12 February 2002, 10:42  Pound powers up as Wall St jitters trounce dollar

LONDON, Feb 11 - Sterling steamed ahead to a two-week high against the dollar on Monday as another loss on Wall Street dented the greenback across the board.
U.S. stocks have been under pressure since last week on persistent concern about accounting practises in corporate America.
"Negative sentiment for the dollar is still there and there are additional worries that such jitters on accounting practises could impact the corporate bond market, which is negative for the dollar," said Shahab Jalinoos, currency strategist at UBS Warburg.
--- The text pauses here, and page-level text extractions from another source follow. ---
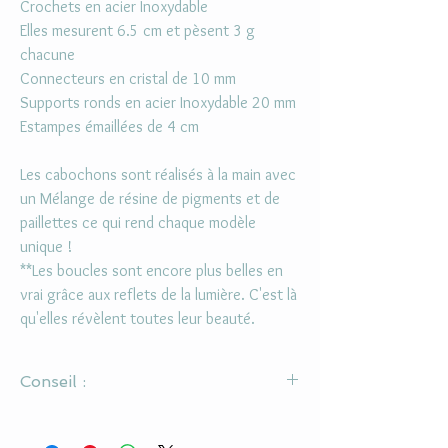
Crochets en acier Inoxydable
Elles mesurent 6.5 cm et pèsent 3 g
chacune
Connecteurs en cristal de 10 mm
Supports ronds en acier Inoxydable 20 mm
Estampes émaillées de 4 cm
Les cabochons sont réalisés à la main avec
un Mélange de résine de pigments et de
paillettes ce qui rend chaque modèle
unique !
**Les boucles sont encore plus belles en
vrai grâce aux reflets de la lumière. C'est là
qu'elles révèlent toutes leur beauté.
Conseil :
Il s'agit d'un bijou en résine, il est donc conseillé
de ne pas le mouiller et de mettre du parfum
"But I think this (the broad-based dollar weakness) is a short-term phenomenon, just until the end of the month."
By 1510 GMT sterling stood at $1.4227 after scoring its biggest one-day gain since December by hitting a two-week high of $1.4248 earlier in the session. Against the euro the pound erased its early gains to stand steady on the day at 61.69 pence.
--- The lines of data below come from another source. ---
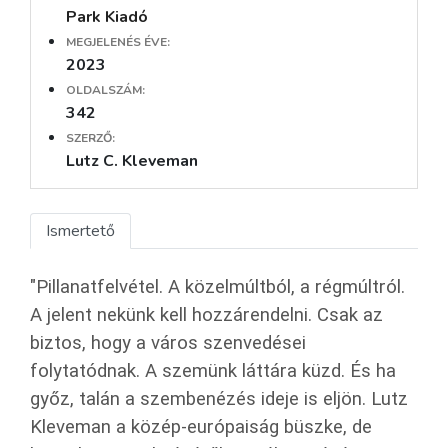
Park Kiadó
MEGJELENÉS ÉVE:
2023
OLDALSZÁM:
342
SZERZŐ:
Lutz C. Kleveman
Ismertető
"Pillanatfelvétel. A közelmúltból, a régmúltról.
A jelent nekünk kell hozzárendelni. Csak az
biztos, hogy a város szenvedései
folytatódnak. A szemünk láttára küzd. És ha
győz, talán a szembenézés ideje is eljön. Lutz
Kleveman a közép-európaiság büszke, de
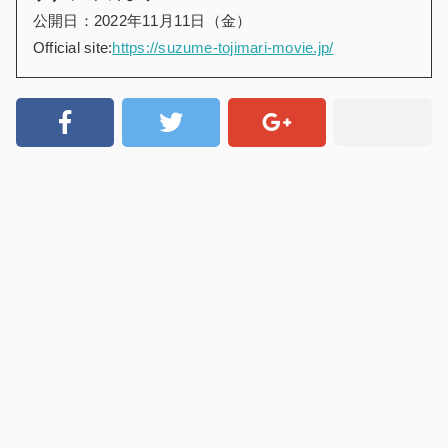
公開日：2022年11月11日（金）
Official site:
https://suzume-tojimari-movie.jp/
Dealers said relatively heavy buying by European banks hit thin trading conditions, triggering a series of stop-loss buying orders from $1.4180 to $1.4220.
"People are offloading their dollar longs but I don't think they are confident to sell dollars quite aggressively from here," a European bank dealer said. "So I don't think cable can rally above $1.4350."
Sterling showed little immediate reaction to data showing UK producer prices rose 0.1 percent on the month in January to stand 0.5 percent lower than a year ago.
Markets are now focused on Retail Price Index due on Tuesday ahead of quarterly inflation report by the Bank of England on Wednesday.
Economists polled by expect RPIX inflation, which excludes the cost of mortgage payments, to rise to 2.2 percent year on year in January from 1.9 percent in December.
Analysts said stronger than expected inflation from buoyant consumer demand would further fan expectations Britain would be the first major country to raise interest rates this year. Short sterling futures are already pricing in the chance of at least a 50 basis point rate hike by September.
"The market will continue to like sterling because the market rewards higher real rates provided the strength of the economy is not inflationary."